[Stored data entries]
================
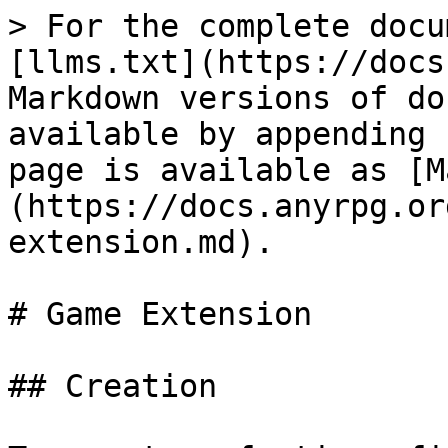
> For the complete docu
[llms.txt](https://docs
Markdown versions of do
available by appending 
page is available as [M
(https://docs.anyrpg.or
extension.md).

# Game Extension

## Creation
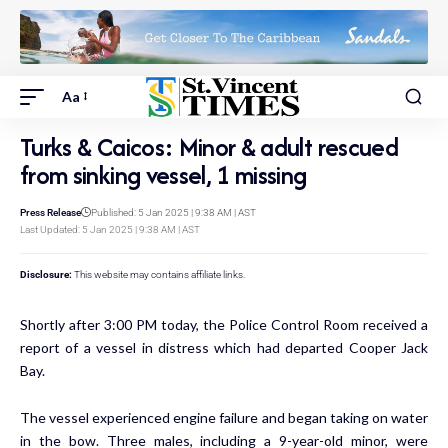
Aa
Turks & Caicos: Minor & adult rescued
from sinking vessel, 1 missing
Press Release
Published: 5 Jan 2025 | 9:38 AM | AST
Last Updated: 5 Jan 2025 | 9:38 AM | AST
Disclosure:
This website may contains affiliate links.
Shortly after 3:00 PM today, the Police Control Room received a
report of a vessel in distress which had departed Cooper Jack
Bay.
The vessel experienced engine failure and began taking on water
in the bow. Three males, including a 9-year-old minor, were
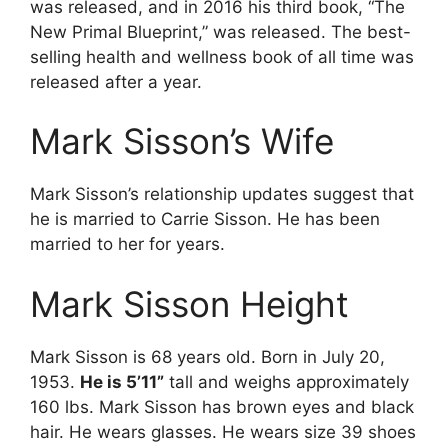
was released, and in 2016 his third book, “The
New Primal Blueprint,” was released. The best-
selling health and wellness book of all time was
released after a year.
Mark Sisson’s Wife
Mark Sisson’s relationship updates suggest that
he is married to Carrie Sisson. He has been
married to her for years.
Mark Sisson Height
Mark Sisson is 68 years old. Born in July 20,
1953.
He is 5’11”
tall and weighs approximately
160 lbs. Mark Sisson has brown eyes and black
hair. He wears glasses. He wears size 39 shoes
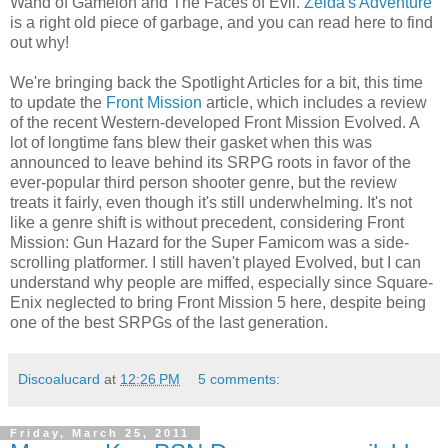
Wand of Gamelon and The Faces of Evil.
Zelda's Adventure
is a right old piece of garbage, and you can read here to find
out why!
We're bringing back the Spotlight Articles for a bit, this time
to update the
Front Mission
article, which includes a review
of the recent Western-developed Front Mission Evolved. A
lot of longtime fans blew their gasket when this was
announced to leave behind its SRPG roots in favor of the
ever-popular third person shooter genre, but the review
treats it fairly, even though it's still underwhelming. It's not
like a genre shift is without precedent, considering Front
Mission: Gun Hazard for the Super Famicom was a side-
scrolling platformer. I still haven't played Evolved, but I can
understand why people are miffed, especially since Square-
Enix neglected to bring Front Mission 5 here, despite being
one of the best SRPGs of the last generation.
Discoalucard
at
12:26 PM
5 comments:
Friday, March 25, 2011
================
**Required work**
Out of the records above, pick each line that contains the string "book".

**The completed task**
was released, and in 2016 his third book, “The
selling health and wellness book of all time was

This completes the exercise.